Page MenuHomePhabricator

stashbot_______ is now known as stashbot________
Closed, ResolvedPublic

Description

(Can't find a project for stashbot...)

[23:06:25] --> stashbot_ (~stashbot@wikimedia/bot/stashbot) has joined #wikimedia-labs
[23:06:47] <-> stashbot_ is now known as stashbot__
[23:07:17] <-> stashbot__ is now known as stashbot___
[23:07:47] <-> stashbot___ is now known as stashbot____
[23:08:17] <-> stashbot____ is now known as stashbot_____
[23:08:48] <-> stashbot_____ is now known as stashbot______
[23:09:18] <-> stashbot______ is now known as stashbot_______
[23:09:48] <-> stashbot_______ is now known as stashbot________

Event Timeline

20 mins later:

15:30 ⇐ stashbot quit (~stashbot@wikimedia/bot/stashbot) Remote host closed the connection
15:30 stashbot________ → stashbot

[[https://bots.wmflabs.org/~wm-bot/logs/%23wikimedia-operations/20170201.txt|#wikimedia-operations]]:

[07:13:30] <akosiaris>	 !log restart thumbor process on thumbor1001, thumbor1002, apply a different LimitNOFILE on thumbo1002
[07:13:33] <stashbot________>	 Failed to log message to wiki. Somebody should check the error logs.
[07:13:34] <stashbot>	 Logged the message at https://wikitech.wikimedia.org/wiki/Server_Admin_Log
[07:13:53] <akosiaris>	 ETOOMANYSTASHBOTS
[07:14:00] <akosiaris>	 will deal with that later though

Maybe @akosiaris dealt with it?

Nope, not really, I did notice the quit and proper renaming and let it be.

Ugh. I thought I had fixed the infinite _ bug. It happens when auth to freenode isn't working and sometimes is related to k8s deciding to run two pods at the same time.

Ugh. I thought I had fixed the infinite _ bug. It happens when auth to freenode isn't working and sometimes is related to k8s deciding to run two pods at the same time.

It is quite possibly related to kubernetes this time around as well.

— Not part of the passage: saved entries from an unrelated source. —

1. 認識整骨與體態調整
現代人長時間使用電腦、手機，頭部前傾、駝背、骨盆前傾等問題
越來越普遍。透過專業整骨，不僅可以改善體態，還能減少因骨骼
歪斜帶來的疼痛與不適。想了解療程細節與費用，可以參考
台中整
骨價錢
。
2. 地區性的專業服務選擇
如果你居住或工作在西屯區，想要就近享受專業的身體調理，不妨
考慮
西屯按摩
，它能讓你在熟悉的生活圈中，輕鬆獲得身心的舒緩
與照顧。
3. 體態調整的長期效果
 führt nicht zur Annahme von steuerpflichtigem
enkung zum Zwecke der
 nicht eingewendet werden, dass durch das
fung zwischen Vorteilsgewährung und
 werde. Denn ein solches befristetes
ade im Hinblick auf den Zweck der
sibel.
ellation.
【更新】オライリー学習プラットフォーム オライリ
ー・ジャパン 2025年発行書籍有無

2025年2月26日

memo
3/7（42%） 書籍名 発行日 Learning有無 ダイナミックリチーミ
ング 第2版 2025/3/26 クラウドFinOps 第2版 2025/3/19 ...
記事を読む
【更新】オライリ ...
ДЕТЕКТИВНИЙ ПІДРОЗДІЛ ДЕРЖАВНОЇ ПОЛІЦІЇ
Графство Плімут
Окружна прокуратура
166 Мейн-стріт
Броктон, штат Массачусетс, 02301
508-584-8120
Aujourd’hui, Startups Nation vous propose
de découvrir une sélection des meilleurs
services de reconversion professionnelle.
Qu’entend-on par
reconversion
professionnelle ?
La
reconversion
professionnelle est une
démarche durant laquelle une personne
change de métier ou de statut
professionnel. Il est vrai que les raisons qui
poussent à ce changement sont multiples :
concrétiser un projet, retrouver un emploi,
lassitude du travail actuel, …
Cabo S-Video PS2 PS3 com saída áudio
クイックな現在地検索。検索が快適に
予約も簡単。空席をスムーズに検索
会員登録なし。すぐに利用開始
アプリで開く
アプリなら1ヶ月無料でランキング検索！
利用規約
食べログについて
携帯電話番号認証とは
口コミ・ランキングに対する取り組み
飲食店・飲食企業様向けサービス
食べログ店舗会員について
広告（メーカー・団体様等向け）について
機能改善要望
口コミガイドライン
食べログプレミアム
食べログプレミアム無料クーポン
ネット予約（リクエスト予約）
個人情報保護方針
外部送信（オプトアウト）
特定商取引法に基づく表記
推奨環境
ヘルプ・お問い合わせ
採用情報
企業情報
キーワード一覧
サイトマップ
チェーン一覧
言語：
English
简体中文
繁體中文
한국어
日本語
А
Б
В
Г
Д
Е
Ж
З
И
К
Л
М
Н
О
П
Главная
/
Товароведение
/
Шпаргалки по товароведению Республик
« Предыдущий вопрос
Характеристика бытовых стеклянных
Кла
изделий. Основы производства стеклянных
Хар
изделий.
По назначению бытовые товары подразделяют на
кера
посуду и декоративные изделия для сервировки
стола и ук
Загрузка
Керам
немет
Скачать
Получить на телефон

Around the time of the issue there were alerts in #wikimedia-operations

07:03:38 icinga-wm: PROBLEM - All k8s worker nodes are healthy on checker.tools.wmflabs.org is CRITICAL: HTTP CRITICAL: HTTP/1.1 503 SERVICE UNAVAILABLE - string OK not found on http://checker.tools.wmflabs.org:80/k8s/nodes/ready - 185 bytes in 0.162 second response time

recovering some 27 mins later

07:30:38 icinga-wm: RECOVERY - All k8s worker nodes are healthy on checker.tools.wmflabs.org is OK: HTTP OK: HTTP/1.1 200 OK - 166 bytes in 0.131 second response time

and stashbot quiting a few seconds before icinga announcing the recovery

07:30:17 stashbot left the room (quit: Remote host closed the connection).
07:30:27 stashbot________ is now known as stashbot

Unfortunately, due to the thumbor issue at the time, never took a chance to look at it.

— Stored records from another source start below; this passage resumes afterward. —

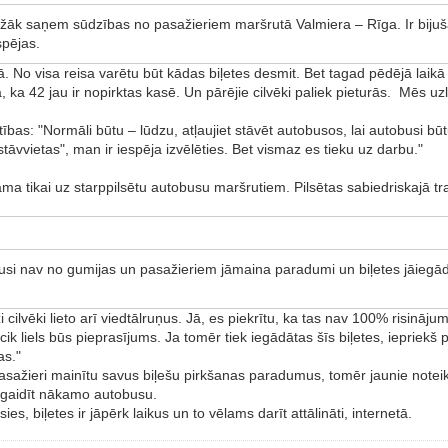
āk saņem sūdzības no pasažieriem maršrutā Valmiera – Rīga. Ir bijušas
spējas.
tā. No visa reisa varētu būt kādas biļetes desmit. Bet tagad pēdējā laikā 
 tā, ka 42 jau ir nopirktas kasē. Un pārējie cilvēki paliek pieturās. Mēs 
rtības: "Normāli būtu – lūdzu, atļaujiet stāvēt autobusos, lai autobusi bū
 stāvvietas", man ir iespēja izvēlēties. Bet vismaz es tieku uz darbu."
ināma tikai uz starppilsētu autobusu maršrutiem. Pilsētas sabiedriskajā 
busi nav no gumijas un pasažieriem jāmaina paradumi un biļetes jāiegādāj
 cilvēki lieto arī viedtālruņus. Jā, es piekrītu, ka tas nav 100% risinājum
ik liels būs pieprasījums. Ja tomēr tiek iegādātas šīs biļetes, iepriekš
as."
ai pasažieri mainītu savus biļešu pirkšanas paradumus, tomēr jaunie noteik
s gaidīt nākamo autobusu.
s, biļetes ir jāpērk laikus un to vēlams darīt attālināti, internetā.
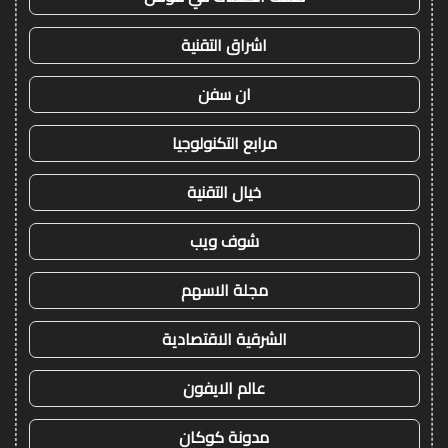
اشراق التقنية
ان سفن
مرابع التكنولوجيا
خيال التقنية
شوف ويب
مجلة الاسهم
الشرقية الاقتصادية
عالم الايفون
مدونة كوكان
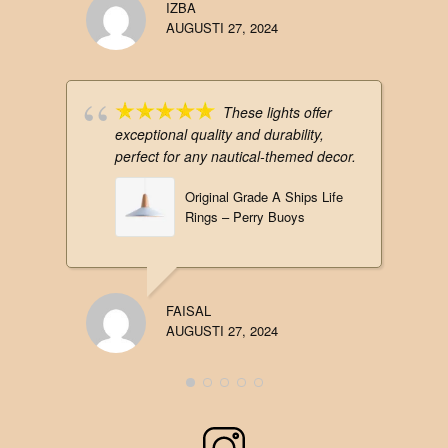
IZBA
AUGUSTI 27, 2024
These lights offer
exceptional quality and durability,
perfect for any nautical-themed decor.
Original Grade A Ships Life
Rings – Perry Buoys
FAISAL
AUGUSTI 27, 2024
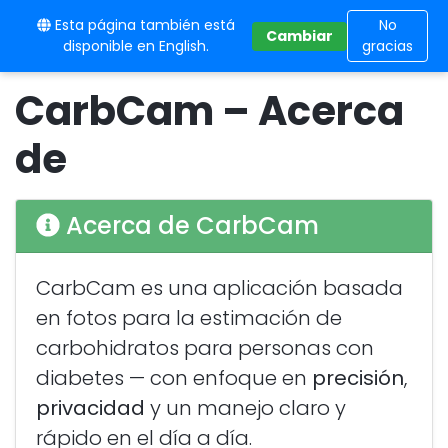
Esta página también está
10BE
No
Cambiar
disponible en English.
gracias
CarbCam – Acerca
de
Acerca de CarbCam
CarbCam es una aplicación basada
en fotos para la estimación de
carbohidratos para personas con
diabetes — con enfoque en
precisión
,
privacidad
y un manejo claro y
rápido en el día a día.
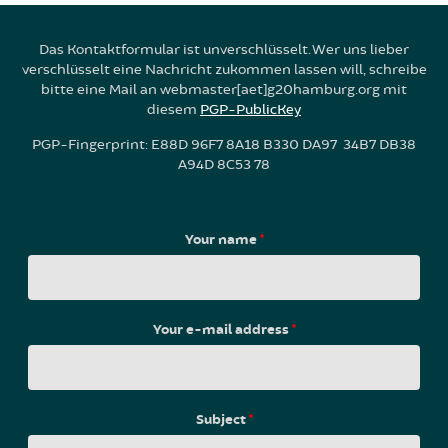
Das Kontaktformular ist unverschlüsselt. Wer uns lieber
verschlüsselt eine Nachricht zukommen lassen will, schreibe
bitte eine Mail an webmaster[aet]g20hamburg.org mit
diesem
PGP-PublicKey
PGP-Fingerprint: E88D 96F7 8A18 B330 DA97 34B7 DB38
A94D 8C53 78
Your name
*
Your e-mail address
*
Subject
*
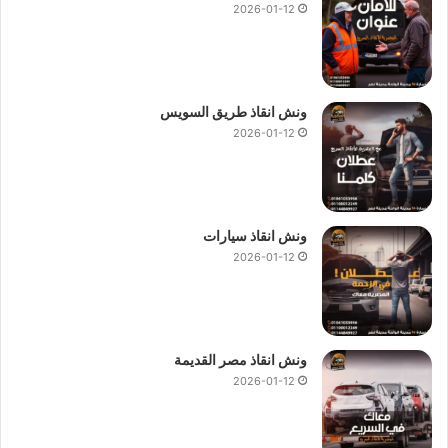
2026-01-12
ونش انقاذ طريق السويس
2026-01-12
ونش انقاذ سيارات
2026-01-12
ونش انقاذ مصر القديمة
2026-01-12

Things to fix in stashbot's python code:

  • Check to see if the current nick is stashbot_ and do not add another _. If both stashbot and stashbot_ are taken just die with a quit message like "Cowardly refusing to fill the channel with copies of myself".
  • Add support for /msg nickserv regain stashbot but only on initial connect
  • Add a check to not do most things if not holding the primary nick for the account (e.g. don't double log things)

The infinite _ bug was fixed in jouncebot for T150916: Jouncebot: Add functionality to change Nick from Jouncebot_ to Jouncebot automatically.

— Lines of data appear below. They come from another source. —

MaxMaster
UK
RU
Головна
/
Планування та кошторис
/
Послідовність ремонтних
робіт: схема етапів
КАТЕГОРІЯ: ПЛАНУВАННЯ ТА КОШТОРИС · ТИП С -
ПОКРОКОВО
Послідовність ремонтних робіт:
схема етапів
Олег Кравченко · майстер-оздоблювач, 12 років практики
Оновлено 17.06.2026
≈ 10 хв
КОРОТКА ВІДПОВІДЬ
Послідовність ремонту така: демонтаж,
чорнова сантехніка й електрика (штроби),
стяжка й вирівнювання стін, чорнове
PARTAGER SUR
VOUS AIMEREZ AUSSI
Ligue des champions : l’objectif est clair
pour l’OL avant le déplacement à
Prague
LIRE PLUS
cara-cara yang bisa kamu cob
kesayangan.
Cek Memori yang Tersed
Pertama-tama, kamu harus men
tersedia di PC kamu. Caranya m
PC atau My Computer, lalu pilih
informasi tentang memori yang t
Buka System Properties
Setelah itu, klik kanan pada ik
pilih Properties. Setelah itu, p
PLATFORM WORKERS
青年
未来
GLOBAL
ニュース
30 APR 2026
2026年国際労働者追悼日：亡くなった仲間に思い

Meta TODO: extract the basic irc bot skeleton from stashbot & jouncebot and turn it into a pypi package that they share and others can use.

Change 338048 had a related patch set uploaded (by BryanDavis):
Guard against multiple bots competing in channels

https://gerrit.wikimedia.org/r/338048

Change 338048 merged by jenkins-bot:
Guard against multiple bots competing in channels

https://gerrit.wikimedia.org/r/338048